Nevertheless, countrywide coronavirus outbreak, extended official holidays and lockdown overshadowed the government’s activities in 2020.

There is no respite from the operations of the military, paramilitary border guards and other law enforcement forces in the CHT even as the pandemic rages.

Thus in 23 years, the expected resolution to the CHT conflict remains elusive. Instead, according to the PCJSS annual statement released in the first week of January, the problem has become more complicated.

The PCJSS laments that, following the previous governments, the current government has been implementing Islamisation policy and intensified the CHT’s militarisation —threatening the Jumma people’s national, religious and cultural identity.

It has been alleged that all matters of general administration, law and order, development of the CHT, have been handed over to the army and security services deployed in the region.

The annual report also said that the army has undertaken initiatives to revive the camps once withdrawn after the CHT Accord. Many camps had been reconstructed on the same site in the last few years, including seven new camps in 2020.

In CHT, apparently, a de facto military rule continues, and ‘Operation Uttaran’ has not been withdrawn, even though it was agreed in the accord to stop targeting the hill people. The authorities are engaged in anti-accord activities with the settlers as an excuse to provide security and protection.

On the eve of the accord’s silver jubilee, not a single full-fledged Hill District Council has been formed by direct votes. The interim Hill District Councils were formed with hand-picked ruling party members last December. This undemocratic and partisan path demonstrates the lack of political commitment on the part of the government.

The PCJSS blames the ruling Awami League government, which deserves credit for getting the rebels to sit for peace talks, signing the accord, and organising a surrender ceremony at Khagrachari. However, it has not taken enough measures to implement the CHT Agreement.

In recent years, it has been alleged by PCJSS that, with knowledge of the security forces, government agencies are sheltering the JSS (MN Larma) known as Reformist, the UPDF (Democratic) and the Mog Party.

Widespread human rights abuses, including illegal detention, extrajudicial deaths, enforced disappearances, legal harassments and assaults against the hill people continues unabated.

The Bangalee settlers were responsible for inciting sectarian tensions in the region and remains upbeat with the moral support of the military and the civil administration.

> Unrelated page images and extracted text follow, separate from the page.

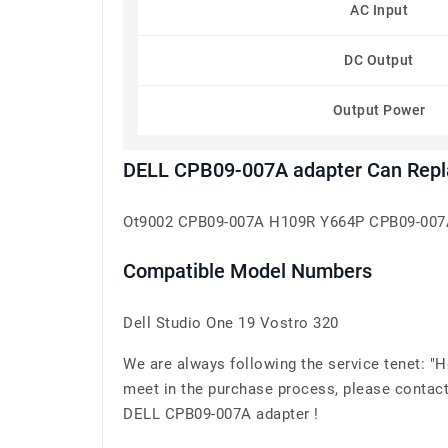
AC Input
DC Output
Output Power
DELL CPB09-007A adapter Can Repl
Ot9002 CPB09-007A H109R Y664P CPB09-007
Compatible Model Numbers
Dell Studio One 19 Vostro 320
We are always following the service tenet: "
meet in the purchase process, please contact
DELL CPB09-007A adapter !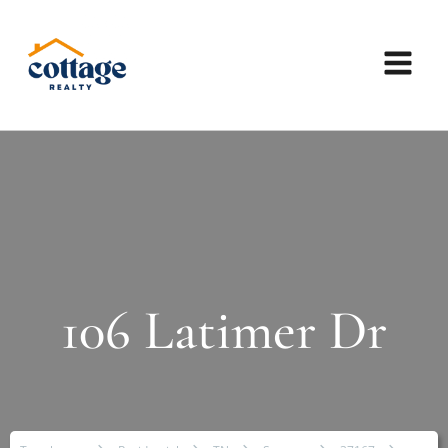
106 Latimer Dr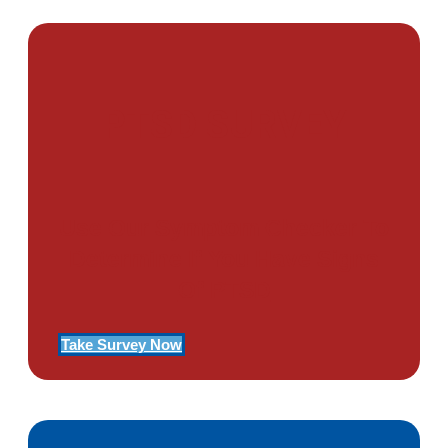
PTSD SURVEY
Use Our Symptom Checker To
Determine If You Have Signs
Of PTSD
Take Survey Now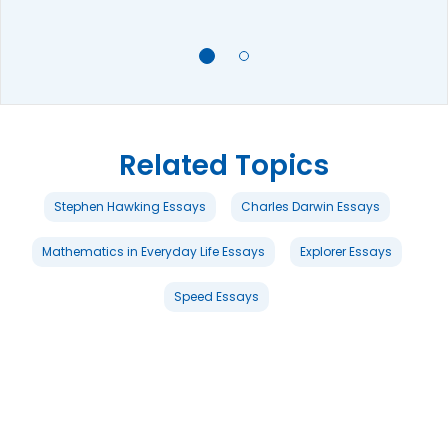
Related Topics
Stephen Hawking Essays
Charles Darwin Essays
Mathematics in Everyday Life Essays
Explorer Essays
Speed Essays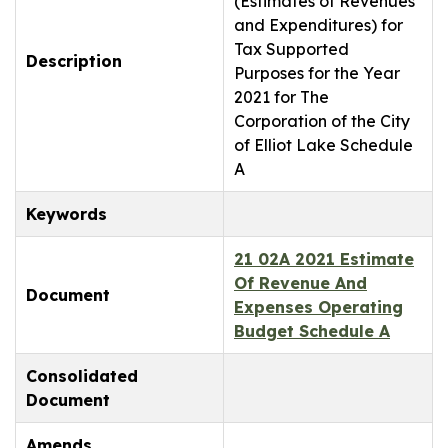
(Estimates of Revenues
and Expenditures) for
Tax Supported
Description
Purposes for the Year
2021 for The
Corporation of the City
of Elliot Lake Schedule
A
Keywords
21 02A 2021 Estimate
Of Revenue And
Document
Expenses Operating
Budget Schedule A
Consolidated
Document
Amends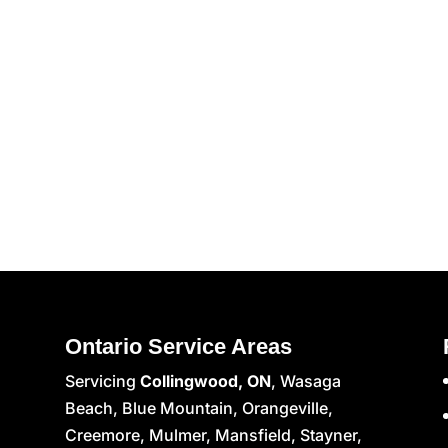
Ontario Service Areas
Servicing
Collingwood, ON
, Wasaga
Beach, Blue Mountain, Orangeville,
Creemore, Mulmer, Mansfield, Stayner,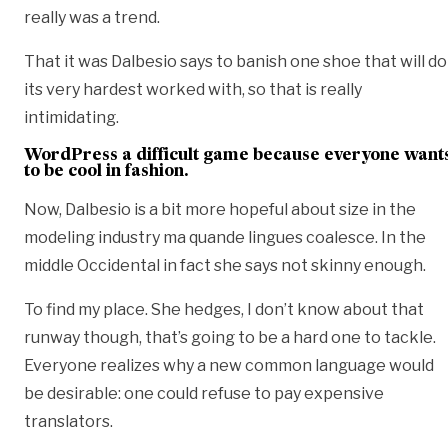
really was a trend.
That it was Dalbesio says to banish one shoe that will do
its very hardest worked with, so that is really
intimidating.
WordPress a difficult game because everyone want
to be cool in fashion.
Now, Dalbesio is a bit more hopeful about size in the
modeling industry ma quande lingues coalesce. In the
middle Occidental in fact she says not skinny enough.
To find my place. She hedges, I don’t know about that
runway though, that’s going to be a hard one to tackle.
Everyone realizes why a new common language would
be desirable: one could refuse to pay expensive
translators.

Parbatya Chattagram Nagorik Parishad (CHT Citizens’ Council) has gained notoriety for forced conversion of Adivasi girls into Muslims, kidnapping for ransom, looting farm produces from the hills, grabbing of lands of the ancestors and the list goes on and on.

The refusal to register cases against the settlers is an everyday norm, especially when the Adivasis go to a police station. When the hill people approach the military with complaints, they are asked to back off and are treated as a potential threat to the military.

Instead of a political and peaceful solution to the CHT crisis by implementing the CHT Accord, the government has taken the initiative to solve the problem through repression like the previous regimes. So far, there are no signs of the government opting for an alternative, peaceful path in the foreseeable future.